Carolina Gomes was in Edmonton completing a master’s in computer science when her grandfather back home in Sao Paulo was diagnosed with cancer – an illness that quickly laid bare the shortcomings of Brazil's health-care system.
“There was a delay in treatment because we couldn't get access,” says Gomes, adding the holdup likely impaired his chances of beating the disease.
Gomes emerged from the ordeal a changed person. Suddenly landing a lucrative software engineering job at a big company no longer seemed sufficient – she wanted to make a difference. So she headed back to Canada to do a PhD at the University of Toronto, eyeing the university's expansive network of startup incubators and accelerators.
“I’m a programmer,” Gomes says. “That’s what I like doing. But I thought: How can I use my skills to make a contribution?”
The answer, it turns out, was launching a startup to tackle a key health-care problem: an ocean of hospital data not being used to its full potential because it's walled off in individual databases that can’t talk to each other. It's a widespread issue that Gomes says could also prevent institutions from employing powerful new health-care tools based on artificial intelligence, or AI.
While a handful of large hospitals have the option of merging data into a central “warehouse” that can be more easily queried, Gomes says many mid-sized ones are stuck with “data silos” for budgetary reasons.
“You end up having to hire programmers to do all the scripting to grab data from those different sources regularly – typically nightly,” she says. “Even before that, they have to think about how they’re going to integrate a new data source into a model that already exists.

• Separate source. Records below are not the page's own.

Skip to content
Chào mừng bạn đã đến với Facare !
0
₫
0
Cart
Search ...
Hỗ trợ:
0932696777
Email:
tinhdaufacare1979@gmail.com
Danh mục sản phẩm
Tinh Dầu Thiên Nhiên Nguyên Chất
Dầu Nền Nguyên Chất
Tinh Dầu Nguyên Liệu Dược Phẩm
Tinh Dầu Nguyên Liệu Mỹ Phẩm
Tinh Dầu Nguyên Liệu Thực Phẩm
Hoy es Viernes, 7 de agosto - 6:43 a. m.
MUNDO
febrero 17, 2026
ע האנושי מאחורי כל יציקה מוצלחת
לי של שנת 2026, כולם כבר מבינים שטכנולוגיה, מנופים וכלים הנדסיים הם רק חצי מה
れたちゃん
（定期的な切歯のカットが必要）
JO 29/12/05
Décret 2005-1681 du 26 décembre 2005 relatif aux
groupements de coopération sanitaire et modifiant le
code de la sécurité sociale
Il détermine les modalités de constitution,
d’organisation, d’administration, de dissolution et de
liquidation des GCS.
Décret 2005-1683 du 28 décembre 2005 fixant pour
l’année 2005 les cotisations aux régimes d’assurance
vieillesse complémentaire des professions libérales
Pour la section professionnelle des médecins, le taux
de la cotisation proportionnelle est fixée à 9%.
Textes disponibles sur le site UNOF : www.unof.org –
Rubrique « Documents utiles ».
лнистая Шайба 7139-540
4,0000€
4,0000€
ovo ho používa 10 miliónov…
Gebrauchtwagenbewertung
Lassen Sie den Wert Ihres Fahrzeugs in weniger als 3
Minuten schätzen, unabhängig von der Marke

“It adds a lot of complications.”
Gomes’s solution, by contrast, is elegant, if somewhat complex itself – at least under the hood. Her startup, co-founded with U of T computer science alumnus Daniel Zhang, is called Chopin and it virtually weaves together data from different silos using a knowledge web, described as a “network of concepts and relationships about a given domain of knowledge.”
But all that complexity is carefully hidden by a user-friendly interface. Physicians, researchers and administrative staff can simply query Chopin’s knowledge web and its underlying data using natural language. What number of patients in the ER are over the age of 65? Which patients did I provide care to last week? What is the average treatment time for my cancer patients?

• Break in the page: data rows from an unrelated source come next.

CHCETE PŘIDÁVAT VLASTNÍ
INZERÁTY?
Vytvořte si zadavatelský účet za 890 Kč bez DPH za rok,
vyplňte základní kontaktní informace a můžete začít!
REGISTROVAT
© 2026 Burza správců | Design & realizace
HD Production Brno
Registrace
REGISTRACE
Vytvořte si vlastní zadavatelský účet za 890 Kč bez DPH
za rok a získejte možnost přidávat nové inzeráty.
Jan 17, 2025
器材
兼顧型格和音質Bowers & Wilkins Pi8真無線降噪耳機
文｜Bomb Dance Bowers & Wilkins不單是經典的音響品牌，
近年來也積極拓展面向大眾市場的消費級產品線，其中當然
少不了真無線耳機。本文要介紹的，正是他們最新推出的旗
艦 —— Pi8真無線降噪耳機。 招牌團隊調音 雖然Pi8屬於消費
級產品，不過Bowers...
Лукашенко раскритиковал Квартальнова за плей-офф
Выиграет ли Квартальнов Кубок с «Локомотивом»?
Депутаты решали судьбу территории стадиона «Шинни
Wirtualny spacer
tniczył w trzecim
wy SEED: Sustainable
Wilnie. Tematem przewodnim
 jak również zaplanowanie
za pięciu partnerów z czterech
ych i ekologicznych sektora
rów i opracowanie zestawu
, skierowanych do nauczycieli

Zhang, who specializes in designing user interfaces and has worked for other startups, says the “self-service” aspect of Chopin makes it unique.
“We’re providing a solution for people who don’t understand computer science,” he says, adding Chopin ultimately seeks to help hospitals understand their own data better.

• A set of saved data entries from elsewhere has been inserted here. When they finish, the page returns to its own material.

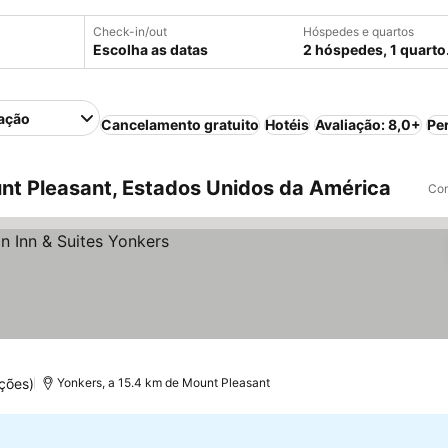
Check-in/out
Hóspedes e quartos
Escolha as datas
2 hóspedes, 1 quarto
ação
Cancelamento gratuito
Hotéis
Avaliação: 8,0+
Pe
t Pleasant, Estados Unidos da América
Com
ções)
Yonkers, a 15.4 km de Mount Pleasant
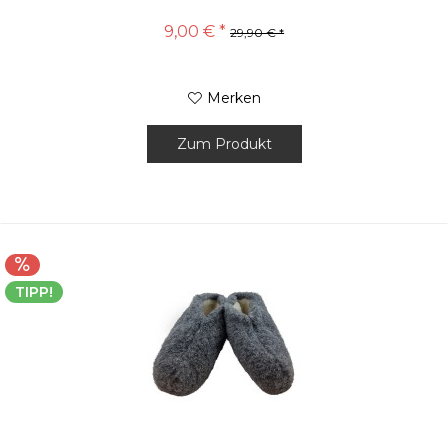
9,00 € *
29,90 € *
Merken
Zum Produkt
TIPP!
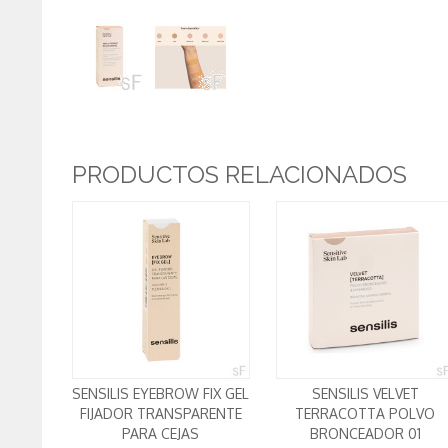
PRODUCTOS RELACIONADOS
SENSILIS EYEBROW FIX GEL
SENSILIS VELVET
FIJADOR TRANSPARENTE
TERRACOTTA POLVO
PARA CEJAS
BRONCEADOR 01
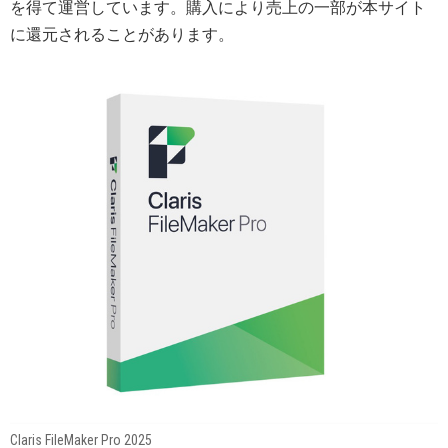
を得て運営しています。購入により売上の一部が本サイト
に還元されることがあります。
Claris FileMaker Pro 2025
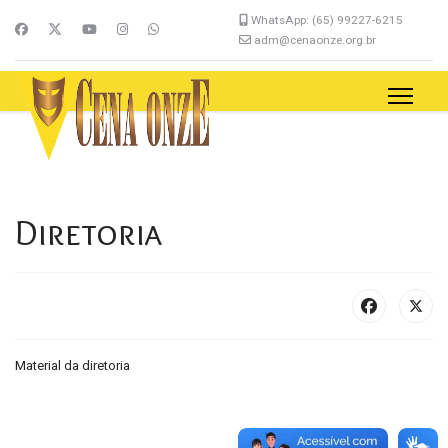
WhatsApp: (65) 99227-6215
adm@cenaonze.org.br
Diretoria
Material da diretoria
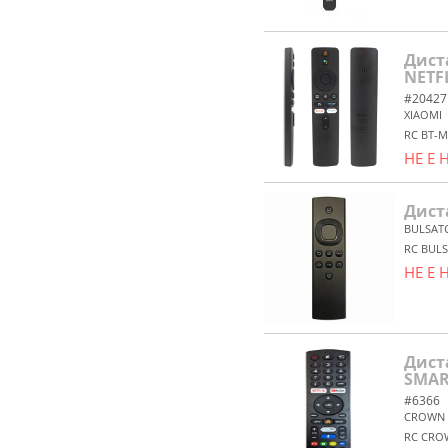
Дист
NETF
#20427
XIAOMI
RC BT-M
НЕ Е
Дист
BULSAT
RC BUL
НЕ Е
Дист
SMAR
#6366
CROWN
RC CRO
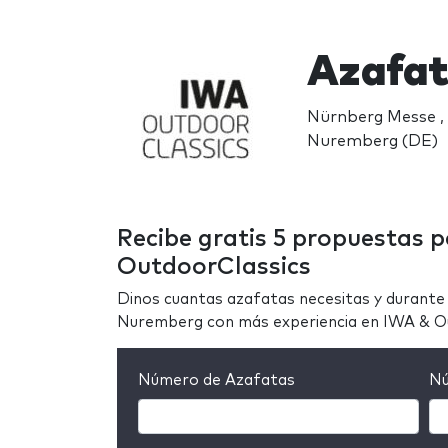
Azafat
Nürnberg Messe ,
Nuremberg (DE)
Recibe gratis 5 propuestas 
OutdoorClassics
Dinos cuantas azafatas necesitas y durante 
Nuremberg con más experiencia en IWA & O
Número de Azafatas
Nú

Gomes hatched the idea for a data virtualization company while taking a business of software course taught by Mario Grech, a co-director of U of T’s Department of Computer Science Innovation Lab, or DCSIL. She and Zhang worked on the project as part of the class and decided to continue building the company after realizing they made a great team. They named their creation Chopin, after the famous composer, because they wanted to imbue the technology with a touch of humanity, and because they envisioned the software quietly “orchestrating” data behind the scenes.
With the support of DCSIL, Chopin has already signed up two partner hospitals – one of which jumped aboard when Chopin was little more than a glint in the eye of its co-founders – and is currently in talks with several other institutions, according to Gomes.
“We’re interested in hospitals that haven’t centralized their data or for which centralized data isn’t working – specifically mid-sized hospitals that don’t have a large budget,” she says.
Ultimately, Gomes says she sees a big opportunity for companies like Chopin as more hospitals step into the realm of AI, which is poised to assist doctors in everything from interpreting radiology scans to devising treatment programs. Already, several U of T startups are applying machine learning technology to the health-care realm. Examples include WinterLight Labs, which uses machine learning and speech analysis to detect cognitive decline in patients, and Deep Genomics, which uses machine learning to search for cures to genetic diseases.
In the private sector, meanwhile, at least one industry-funded study suggested businesses in the United States and United Kingdom are losing US$140 billion annually due to disconnected data.
On a more personal level, Gomes says building Chopin has allowed her to turn the painful experience of losing her grandfather into something more positive.
“Being a software engineer can be pretty comfortable,” says Gomes, noting she is only the second person in her family to attend university. “It’s far less comfortable to move cities, go through the PhD and find investors and co-founder.
“But now I have a chance to make a bigger impact.”